In recent news, one hacker reportedly placed upwards of 650,000 healthcare records for sale on the dark web. With price points for those databases ranging from $100,000 to $411,000 - and each of those records available for use and reuse by hackers into perpetuity - the analogy to a stolen healthcare record as an annuity isn't very far off the mark.
The Regulatory Environment, Other Vulnerabilities Exposed
Much like a culture growing in a Petri dish, the combination of industry regulation and a myriad of state-specific laws have produced the perfect environment for hackers to breach these records. In fact, to comply with these requirements, many hospitals often store patient PHI for years on end. If you do the math, the possibility of a data breach can only increase based on the amount and length of time it is stored.

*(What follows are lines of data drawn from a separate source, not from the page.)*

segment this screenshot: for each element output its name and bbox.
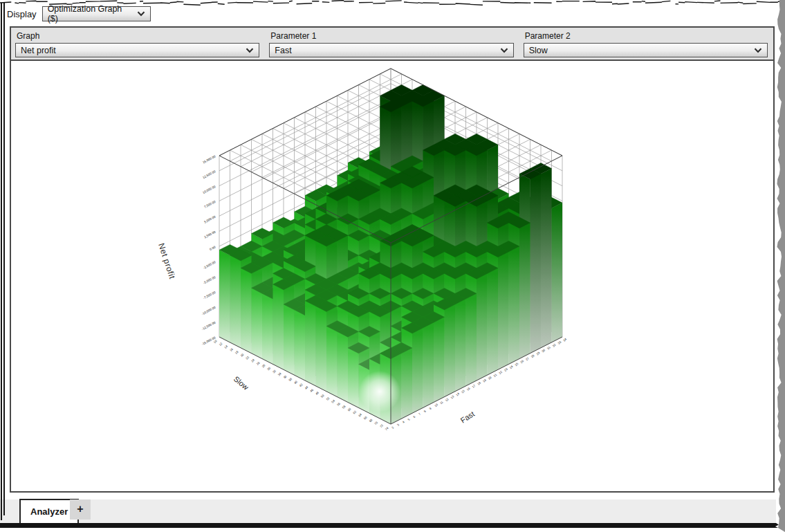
svg-text:27: 27 [525,356,530,361]
svg-text:62: 62 [352,410,357,414]
parameter1-column: Parameter 1 Fast [269,30,513,59]
optimizer-panel: Graph Net profit Parameter 1 Fast Parame… [10,26,775,493]
svg-text:14: 14 [455,392,460,396]
svg-text:54: 54 [331,398,335,403]
svg-text:48: 48 [315,391,320,396]
svg-text:7: 7 [418,412,422,416]
svg-text:Net profit: Net profit [156,242,177,281]
svg-text:12: 12 [219,342,223,347]
tab-bar [0,499,776,524]
svg-text:21: 21 [492,373,497,378]
svg-text:19: 19 [482,378,487,383]
svg-text:16: 16 [229,347,234,352]
svg-text:8: 8 [423,409,427,413]
svg-text:-10,000.00: -10,000.00 [201,306,216,316]
svg-text:-2,500.00: -2,500.00 [203,260,216,270]
tab-analyzer-label: Analyzer [30,506,68,517]
parameter1-dropdown[interactable]: Fast [269,43,513,57]
chart-toolbar: Graph Net profit Parameter 1 Fast Parame… [11,28,773,61]
svg-text:56: 56 [336,401,341,406]
parameter2-dropdown-value: Slow [529,46,548,55]
svg-text:32: 32 [552,342,557,347]
svg-text:34: 34 [562,337,567,342]
svg-text:42: 42 [299,383,304,387]
svg-text:-12,500.00: -12,500.00 [201,320,216,331]
parameter2-label: Parameter 2 [525,31,768,41]
svg-text:17: 17 [471,383,476,388]
svg-text:72: 72 [379,423,384,428]
svg-text:10: 10 [434,403,438,407]
svg-text:24: 24 [509,365,514,369]
svg-text:0.00: 0.00 [209,245,216,251]
parameter2-column: Parameter 2 Slow [524,30,768,59]
optimization-surface-chart[interactable]: 1012141618202224262830323436384042444648… [11,61,773,491]
svg-text:5: 5 [407,417,411,421]
surface-plot[interactable]: 1012141618202224262830323436384042444648… [11,61,773,491]
parameter1-dropdown-value: Fast [275,46,291,55]
svg-text:24: 24 [250,358,255,363]
graph-label: Graph [17,31,259,41]
svg-text:26: 26 [256,360,261,365]
svg-text:22: 22 [498,370,503,375]
chevron-down-icon [137,11,145,17]
torn-edge-right [775,0,785,532]
svg-text:60: 60 [347,407,352,412]
plus-icon: + [77,503,83,515]
svg-text:46: 46 [309,388,314,393]
svg-text:14: 14 [223,345,228,349]
svg-text:58: 58 [342,404,347,409]
display-bar: Display Optimization Graph ($) [7,6,151,21]
chevron-down-icon [246,48,254,53]
svg-text:15,000.00: 15,000.00 [202,154,216,164]
svg-text:16: 16 [466,386,471,391]
svg-text:25: 25 [514,362,519,367]
svg-text:32: 32 [272,369,277,374]
svg-text:52: 52 [326,396,331,401]
svg-text:18: 18 [477,380,481,385]
svg-text:2: 2 [391,425,395,430]
svg-text:20: 20 [240,352,245,357]
svg-text:22: 22 [245,355,250,360]
svg-text:5,000.00: 5,000.00 [203,215,216,224]
display-label: Display [7,9,37,19]
svg-text:15: 15 [461,389,465,394]
svg-text:30: 30 [266,366,271,371]
window-left-border [1,3,2,520]
svg-text:33: 33 [557,340,562,345]
svg-text:50: 50 [320,394,325,398]
svg-text:3: 3 [396,423,400,427]
display-dropdown-value: Optimization Graph ($) [48,4,133,24]
graph-dropdown-value: Net profit [21,46,56,55]
svg-text:4: 4 [402,420,406,424]
svg-text:Fast: Fast [459,410,476,425]
svg-text:2,500.00: 2,500.00 [203,230,216,239]
svg-text:10,000.00: 10,000.00 [202,185,216,194]
svg-text:18: 18 [234,350,239,355]
chevron-down-icon [754,48,762,53]
svg-text:66: 66 [363,415,368,420]
chevron-down-icon [500,48,508,53]
svg-text:68: 68 [369,418,373,423]
svg-text:38: 38 [288,377,293,382]
svg-text:40: 40 [293,380,298,385]
display-dropdown[interactable]: Optimization Graph ($) [42,6,151,21]
graph-column: Graph Net profit [15,30,259,59]
svg-text:31: 31 [546,345,551,350]
svg-text:13: 13 [450,394,454,399]
svg-text:20: 20 [488,375,492,380]
svg-text:12,500.00: 12,500.00 [202,169,216,179]
svg-text:29: 29 [535,351,540,356]
svg-text:9: 9 [428,406,432,410]
add-tab-button[interactable]: + [70,499,91,520]
svg-text:28: 28 [261,363,266,368]
svg-text:-5,000.00: -5,000.00 [203,275,216,285]
svg-text:23: 23 [504,367,508,372]
svg-text:11: 11 [439,400,444,405]
svg-text:7,500.00: 7,500.00 [203,200,216,209]
svg-text:12: 12 [445,397,450,402]
parameter2-dropdown[interactable]: Slow [524,43,768,57]
svg-text:6: 6 [412,414,416,419]
svg-text:30: 30 [541,348,546,353]
svg-text:74: 74 [385,426,389,431]
graph-dropdown[interactable]: Net profit [15,43,259,57]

Moreover, the majority of healthcare organizations have failed to satisfy even basic security practices. These include disabling concurrent login to multiple devices. enforcing strong authentication, and isolating critical devices and medical data storing servers from a direct internet connection. In the 2016 RSA Cybersecurity Poverty Index it reported that just 27% of healthcare respondents rated themselves as having "developed or advantaged" cybersecurity maturity and practices, including incident response and risk identification.
This is only further complicated by the Internet of Things. For example, if a device is connected to the Internet (e.g. a heart monitor or similar device that allows a patient to remotely upload their conditions to their provider at daily intervals), an attacker could then remotely connect to it and use it as a gateway to breach network security.

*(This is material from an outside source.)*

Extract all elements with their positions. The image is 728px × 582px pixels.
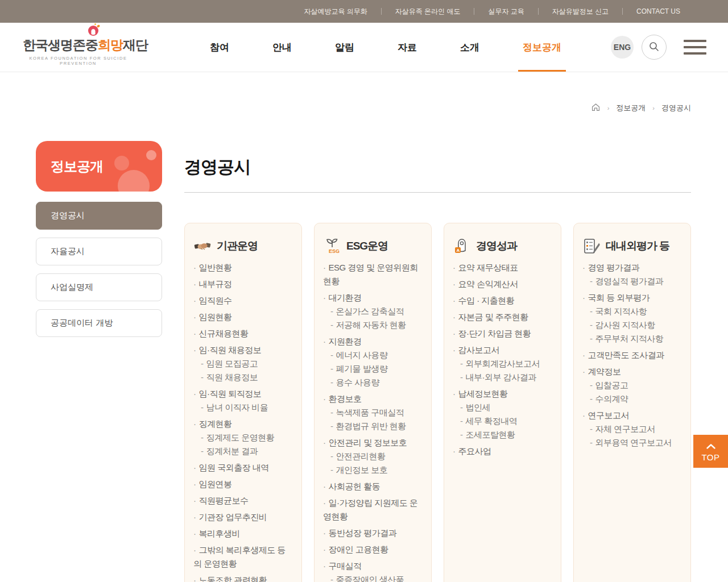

There is no single solution or technology on the market today to solve the problem, but going back to basics is a start. Especially with stringent requirements from HIPAA, HITECH, and the EU Data Protection Directives, healthcare providers need solutions that minimize risk; detect, investigate and respond to advanced threats; confirm and manage identities; and ultimately, prevent identity theft, fraud, and cybercrime.
Employee education is one area that is underrated. While we can't have employees paranoid every email attachment they open may include a potential gateway for hackers into the network, we must train them on these types of threats, the potential damage it can cause and the dangers of opening emails or their attachments, even when they're addressed personally to them. It's like preventative medicine in a way.
While information sharing across the healthcare industry has been bolstered with the passage of the Cybersecurity Information Sharing Act (CISA) in December 2015, it's still up to individuals in the healthcare environment to mitigate external threats both in the short and long-term by reporting suspicious emails to supervisors and thinking of their environment as an ongoing target.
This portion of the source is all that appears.